→ Work to be completed
Report every line of the data that includes "заявку".

### Records to use

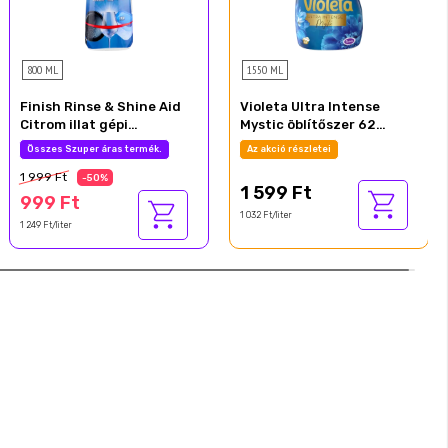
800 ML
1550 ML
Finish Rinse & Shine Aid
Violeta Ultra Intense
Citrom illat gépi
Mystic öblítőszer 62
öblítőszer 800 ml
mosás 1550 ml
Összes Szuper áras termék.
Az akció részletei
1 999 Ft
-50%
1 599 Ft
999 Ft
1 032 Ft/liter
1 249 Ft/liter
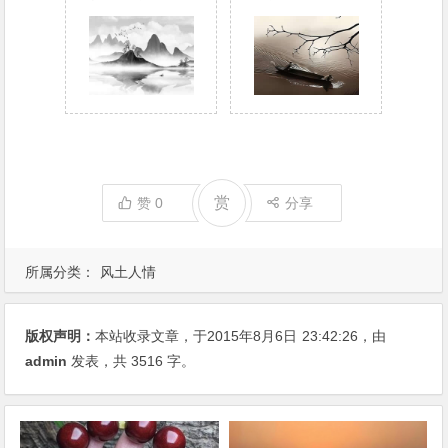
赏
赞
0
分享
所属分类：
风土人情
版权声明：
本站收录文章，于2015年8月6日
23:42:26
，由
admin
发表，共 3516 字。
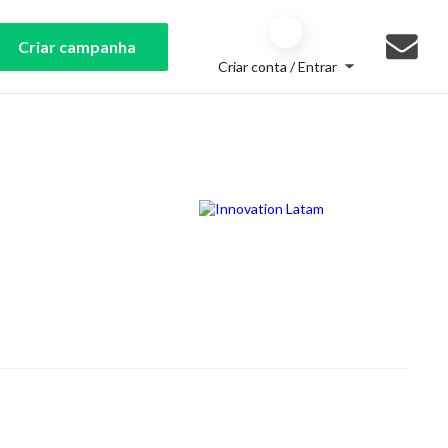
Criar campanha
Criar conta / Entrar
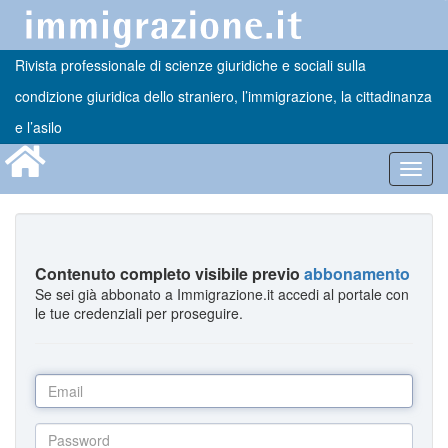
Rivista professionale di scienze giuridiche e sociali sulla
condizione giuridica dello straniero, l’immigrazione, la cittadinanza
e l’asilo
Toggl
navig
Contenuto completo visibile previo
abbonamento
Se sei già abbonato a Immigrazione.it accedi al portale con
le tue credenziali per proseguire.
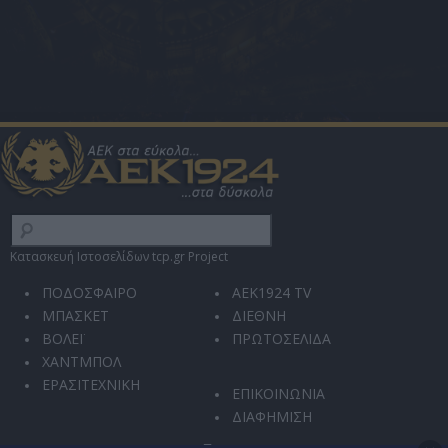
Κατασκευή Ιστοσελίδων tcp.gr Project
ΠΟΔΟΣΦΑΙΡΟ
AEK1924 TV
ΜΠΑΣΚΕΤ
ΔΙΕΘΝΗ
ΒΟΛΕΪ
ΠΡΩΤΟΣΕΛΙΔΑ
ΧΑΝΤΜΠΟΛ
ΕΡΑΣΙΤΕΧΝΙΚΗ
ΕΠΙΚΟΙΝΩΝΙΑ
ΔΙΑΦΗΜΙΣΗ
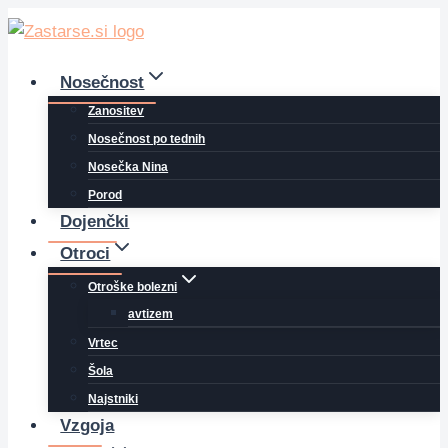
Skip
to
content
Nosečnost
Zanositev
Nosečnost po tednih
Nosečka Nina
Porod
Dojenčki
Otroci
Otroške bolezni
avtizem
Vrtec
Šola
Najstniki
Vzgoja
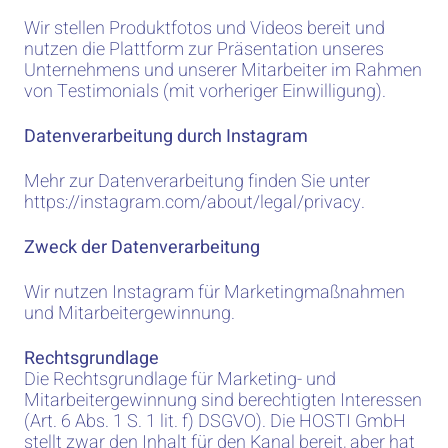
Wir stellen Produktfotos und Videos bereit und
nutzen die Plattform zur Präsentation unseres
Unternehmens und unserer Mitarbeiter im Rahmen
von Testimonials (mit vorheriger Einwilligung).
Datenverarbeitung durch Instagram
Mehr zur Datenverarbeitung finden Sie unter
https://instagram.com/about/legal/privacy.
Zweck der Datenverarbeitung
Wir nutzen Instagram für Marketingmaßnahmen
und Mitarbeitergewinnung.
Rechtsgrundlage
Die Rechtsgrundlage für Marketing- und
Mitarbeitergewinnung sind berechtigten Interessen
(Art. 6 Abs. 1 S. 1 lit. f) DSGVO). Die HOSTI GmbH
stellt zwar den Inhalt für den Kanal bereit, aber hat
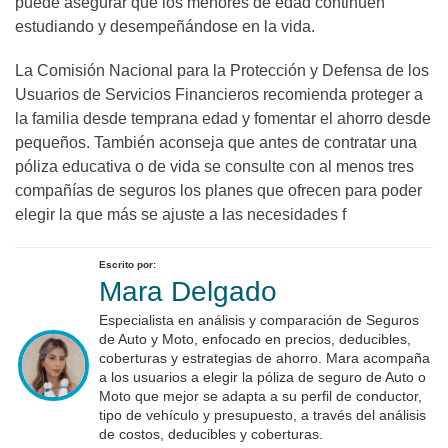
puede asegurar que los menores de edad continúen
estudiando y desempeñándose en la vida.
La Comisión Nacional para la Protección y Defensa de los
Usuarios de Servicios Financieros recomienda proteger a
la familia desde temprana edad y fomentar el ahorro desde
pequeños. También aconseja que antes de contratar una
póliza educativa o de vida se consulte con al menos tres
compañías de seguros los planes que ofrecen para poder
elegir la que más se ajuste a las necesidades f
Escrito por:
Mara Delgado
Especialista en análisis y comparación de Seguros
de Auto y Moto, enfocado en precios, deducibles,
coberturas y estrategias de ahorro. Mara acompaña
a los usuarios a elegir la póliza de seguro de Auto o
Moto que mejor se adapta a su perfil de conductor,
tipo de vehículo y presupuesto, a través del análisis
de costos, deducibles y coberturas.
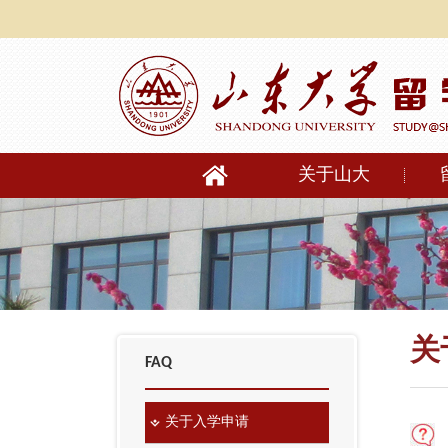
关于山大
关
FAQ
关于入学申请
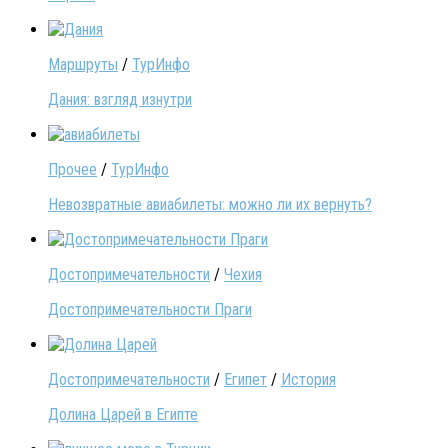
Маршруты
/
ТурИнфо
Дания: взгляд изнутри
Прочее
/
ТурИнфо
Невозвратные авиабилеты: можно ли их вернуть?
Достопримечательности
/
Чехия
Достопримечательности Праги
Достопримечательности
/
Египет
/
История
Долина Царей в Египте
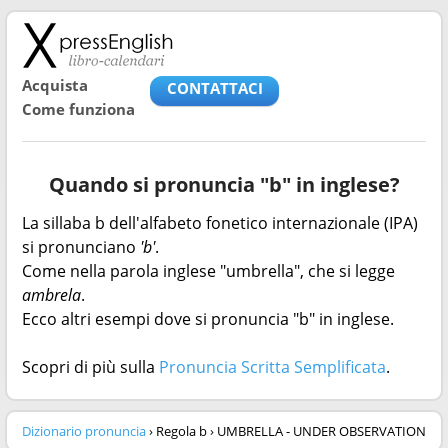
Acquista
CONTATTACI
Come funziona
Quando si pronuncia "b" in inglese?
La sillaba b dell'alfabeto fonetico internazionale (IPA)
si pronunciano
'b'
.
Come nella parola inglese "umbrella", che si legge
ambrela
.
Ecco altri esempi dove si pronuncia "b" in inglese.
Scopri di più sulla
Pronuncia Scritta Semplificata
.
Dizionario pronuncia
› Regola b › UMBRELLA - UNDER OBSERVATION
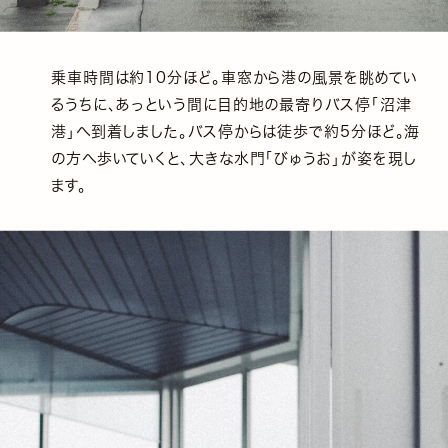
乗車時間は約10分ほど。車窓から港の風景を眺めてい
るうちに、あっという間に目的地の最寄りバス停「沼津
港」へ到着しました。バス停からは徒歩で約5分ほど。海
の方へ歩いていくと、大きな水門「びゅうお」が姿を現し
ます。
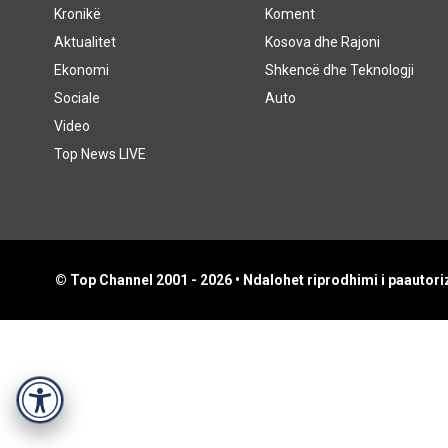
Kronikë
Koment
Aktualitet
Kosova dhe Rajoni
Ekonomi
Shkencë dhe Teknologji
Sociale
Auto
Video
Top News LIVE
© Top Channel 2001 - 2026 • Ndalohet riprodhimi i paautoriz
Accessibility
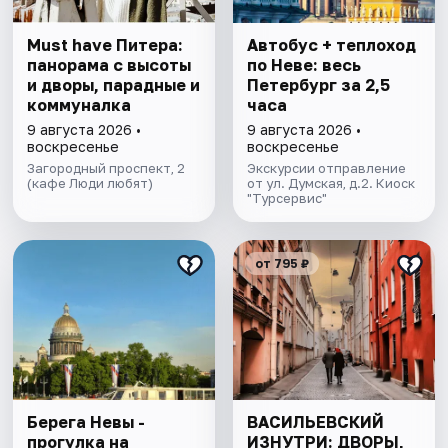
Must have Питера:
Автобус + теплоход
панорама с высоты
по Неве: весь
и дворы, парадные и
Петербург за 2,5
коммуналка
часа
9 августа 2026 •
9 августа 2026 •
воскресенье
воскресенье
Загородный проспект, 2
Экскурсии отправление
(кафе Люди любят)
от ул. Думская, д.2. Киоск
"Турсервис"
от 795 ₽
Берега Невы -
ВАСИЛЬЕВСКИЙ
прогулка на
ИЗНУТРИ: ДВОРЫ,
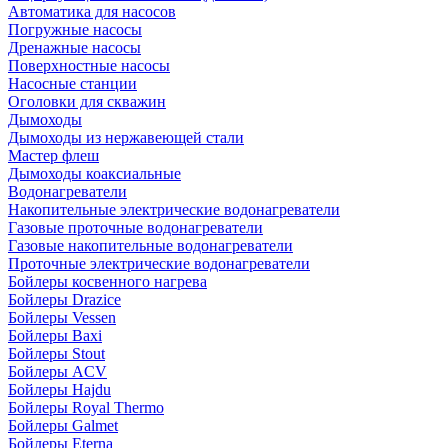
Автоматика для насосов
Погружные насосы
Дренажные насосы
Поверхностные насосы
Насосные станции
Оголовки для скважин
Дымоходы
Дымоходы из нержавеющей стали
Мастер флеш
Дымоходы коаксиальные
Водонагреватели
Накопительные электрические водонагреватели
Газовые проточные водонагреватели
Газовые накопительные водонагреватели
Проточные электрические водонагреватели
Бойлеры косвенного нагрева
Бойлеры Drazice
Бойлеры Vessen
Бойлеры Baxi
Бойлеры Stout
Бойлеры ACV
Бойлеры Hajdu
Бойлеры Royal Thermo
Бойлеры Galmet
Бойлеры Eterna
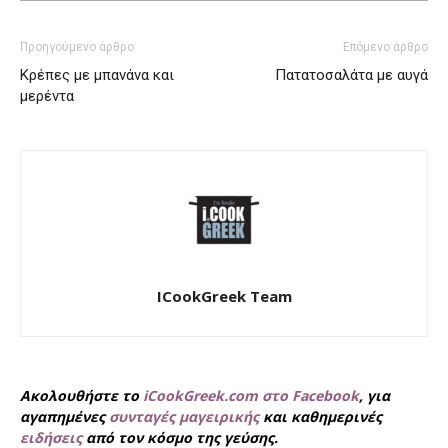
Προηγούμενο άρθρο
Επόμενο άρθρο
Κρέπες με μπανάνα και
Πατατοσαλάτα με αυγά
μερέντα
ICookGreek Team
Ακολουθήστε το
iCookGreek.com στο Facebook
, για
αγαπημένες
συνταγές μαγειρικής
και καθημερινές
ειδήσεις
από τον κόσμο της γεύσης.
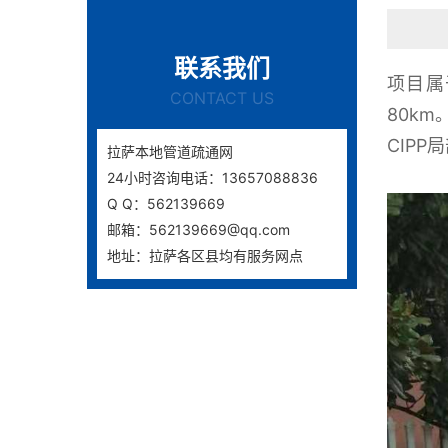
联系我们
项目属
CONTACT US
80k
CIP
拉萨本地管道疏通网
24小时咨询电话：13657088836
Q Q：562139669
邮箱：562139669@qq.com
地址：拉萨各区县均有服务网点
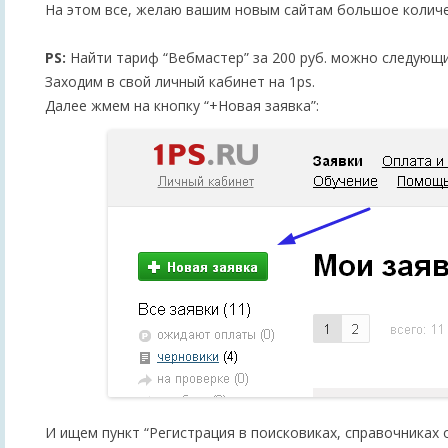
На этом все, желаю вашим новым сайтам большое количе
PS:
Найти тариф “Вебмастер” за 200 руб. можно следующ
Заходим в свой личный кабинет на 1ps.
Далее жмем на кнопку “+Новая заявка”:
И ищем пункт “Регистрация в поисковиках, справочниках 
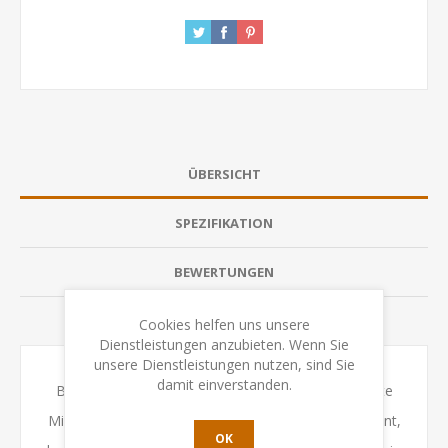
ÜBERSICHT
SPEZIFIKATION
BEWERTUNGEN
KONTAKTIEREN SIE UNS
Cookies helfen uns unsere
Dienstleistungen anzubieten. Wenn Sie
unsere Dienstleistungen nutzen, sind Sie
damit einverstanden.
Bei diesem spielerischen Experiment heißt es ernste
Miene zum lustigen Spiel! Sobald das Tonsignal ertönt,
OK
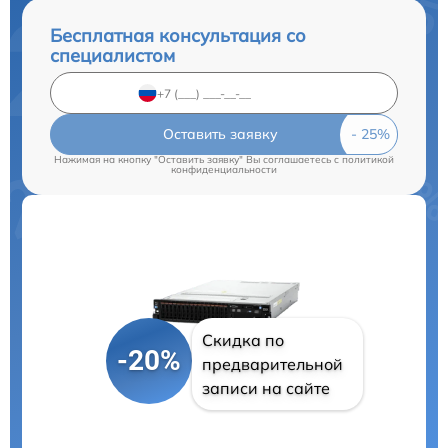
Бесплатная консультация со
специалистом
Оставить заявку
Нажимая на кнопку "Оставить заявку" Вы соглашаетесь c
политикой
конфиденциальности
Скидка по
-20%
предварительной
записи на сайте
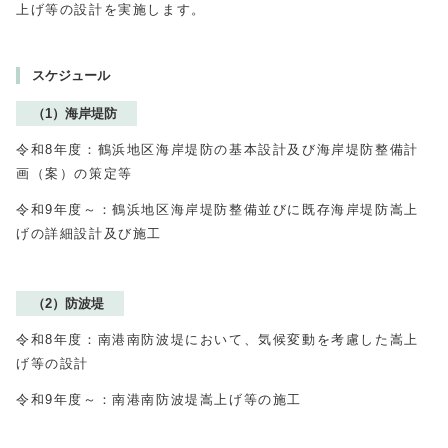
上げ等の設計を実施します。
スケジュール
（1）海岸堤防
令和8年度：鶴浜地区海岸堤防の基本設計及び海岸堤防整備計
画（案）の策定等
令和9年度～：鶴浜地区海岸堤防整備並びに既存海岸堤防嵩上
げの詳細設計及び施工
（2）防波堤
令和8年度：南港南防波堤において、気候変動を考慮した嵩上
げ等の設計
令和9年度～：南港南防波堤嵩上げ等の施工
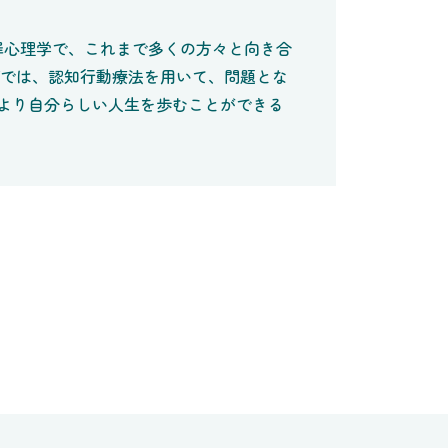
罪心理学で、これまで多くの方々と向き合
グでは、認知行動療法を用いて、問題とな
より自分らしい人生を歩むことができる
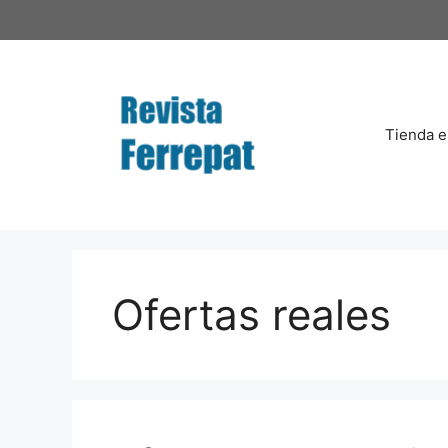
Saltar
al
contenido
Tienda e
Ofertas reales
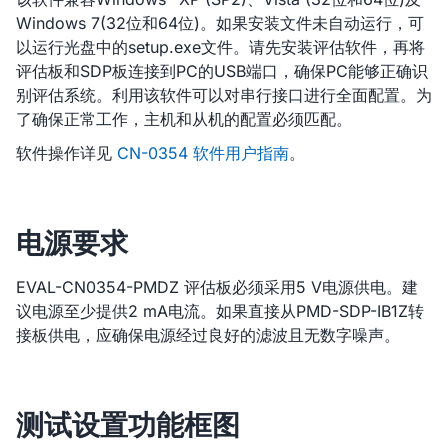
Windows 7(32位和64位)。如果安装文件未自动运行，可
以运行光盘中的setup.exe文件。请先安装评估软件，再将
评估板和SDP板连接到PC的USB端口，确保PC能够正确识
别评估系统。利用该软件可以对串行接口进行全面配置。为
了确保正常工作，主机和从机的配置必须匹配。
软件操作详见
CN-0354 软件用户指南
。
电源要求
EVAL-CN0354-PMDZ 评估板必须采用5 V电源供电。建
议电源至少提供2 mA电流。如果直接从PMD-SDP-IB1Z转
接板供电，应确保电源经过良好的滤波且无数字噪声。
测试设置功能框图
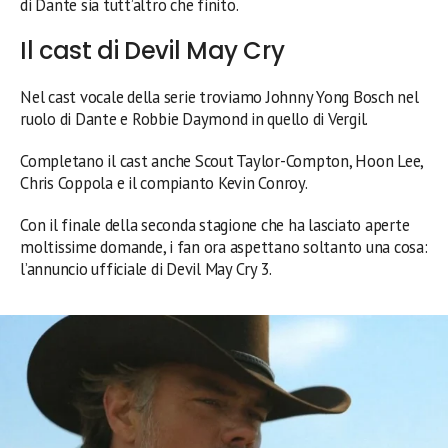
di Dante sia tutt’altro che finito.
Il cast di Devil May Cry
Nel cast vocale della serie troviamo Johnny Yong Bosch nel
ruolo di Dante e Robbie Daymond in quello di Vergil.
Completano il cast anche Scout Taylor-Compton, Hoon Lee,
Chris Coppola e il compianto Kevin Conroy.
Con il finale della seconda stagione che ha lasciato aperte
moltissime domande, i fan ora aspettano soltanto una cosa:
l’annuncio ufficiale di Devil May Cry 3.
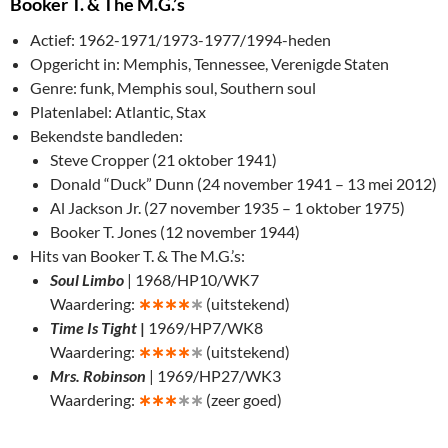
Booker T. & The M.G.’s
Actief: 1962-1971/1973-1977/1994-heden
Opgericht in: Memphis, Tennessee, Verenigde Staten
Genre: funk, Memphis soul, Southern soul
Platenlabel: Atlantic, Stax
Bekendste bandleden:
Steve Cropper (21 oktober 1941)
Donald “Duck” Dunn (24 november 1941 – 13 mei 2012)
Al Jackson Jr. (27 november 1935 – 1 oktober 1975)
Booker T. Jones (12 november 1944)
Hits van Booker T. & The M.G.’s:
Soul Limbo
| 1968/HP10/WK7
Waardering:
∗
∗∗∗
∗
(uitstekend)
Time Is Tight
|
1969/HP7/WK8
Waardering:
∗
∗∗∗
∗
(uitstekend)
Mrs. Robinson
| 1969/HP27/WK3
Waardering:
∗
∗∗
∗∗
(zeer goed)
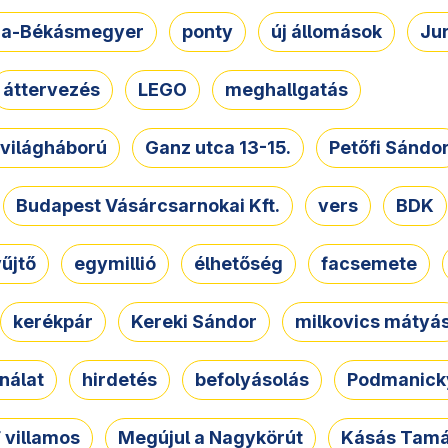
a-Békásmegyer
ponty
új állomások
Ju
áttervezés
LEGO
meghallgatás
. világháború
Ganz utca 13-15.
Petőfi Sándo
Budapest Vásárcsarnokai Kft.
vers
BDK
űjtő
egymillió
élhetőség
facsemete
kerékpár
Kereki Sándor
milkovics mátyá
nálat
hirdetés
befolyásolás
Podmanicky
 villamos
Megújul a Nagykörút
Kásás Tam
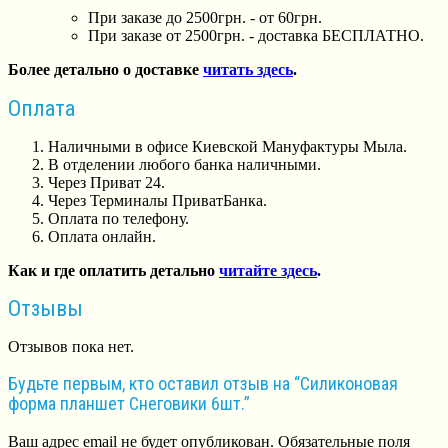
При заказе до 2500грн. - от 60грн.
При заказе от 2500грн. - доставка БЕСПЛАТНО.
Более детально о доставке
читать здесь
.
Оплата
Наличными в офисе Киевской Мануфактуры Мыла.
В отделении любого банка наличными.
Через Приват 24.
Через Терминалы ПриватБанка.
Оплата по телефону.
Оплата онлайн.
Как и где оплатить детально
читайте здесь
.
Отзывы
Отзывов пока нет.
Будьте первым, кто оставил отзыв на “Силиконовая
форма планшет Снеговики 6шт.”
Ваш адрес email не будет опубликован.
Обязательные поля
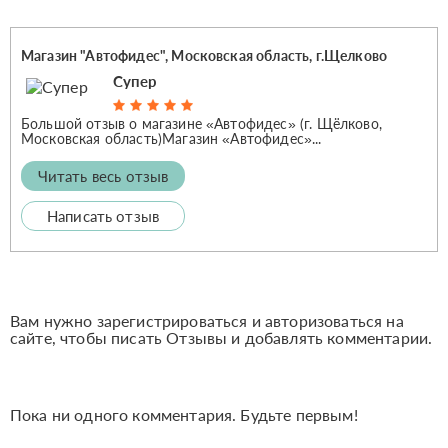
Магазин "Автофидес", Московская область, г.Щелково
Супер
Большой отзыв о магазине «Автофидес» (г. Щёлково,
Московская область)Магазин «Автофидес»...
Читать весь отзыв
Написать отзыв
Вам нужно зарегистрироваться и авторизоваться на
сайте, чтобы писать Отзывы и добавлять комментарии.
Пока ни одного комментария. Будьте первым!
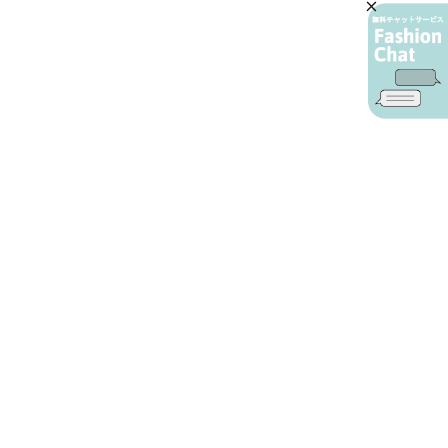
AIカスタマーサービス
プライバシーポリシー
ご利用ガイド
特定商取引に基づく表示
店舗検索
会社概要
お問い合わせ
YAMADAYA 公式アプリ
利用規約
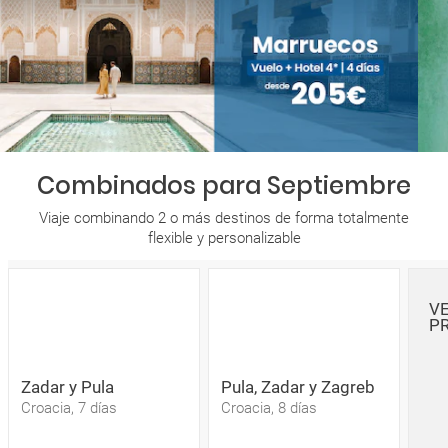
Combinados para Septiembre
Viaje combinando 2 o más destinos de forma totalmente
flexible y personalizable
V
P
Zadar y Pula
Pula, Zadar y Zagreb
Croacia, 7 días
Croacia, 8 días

######

→ Your response
Оставить заявку
Нажимая на кнопку "Оставить заявку" Вы соглашаетесь c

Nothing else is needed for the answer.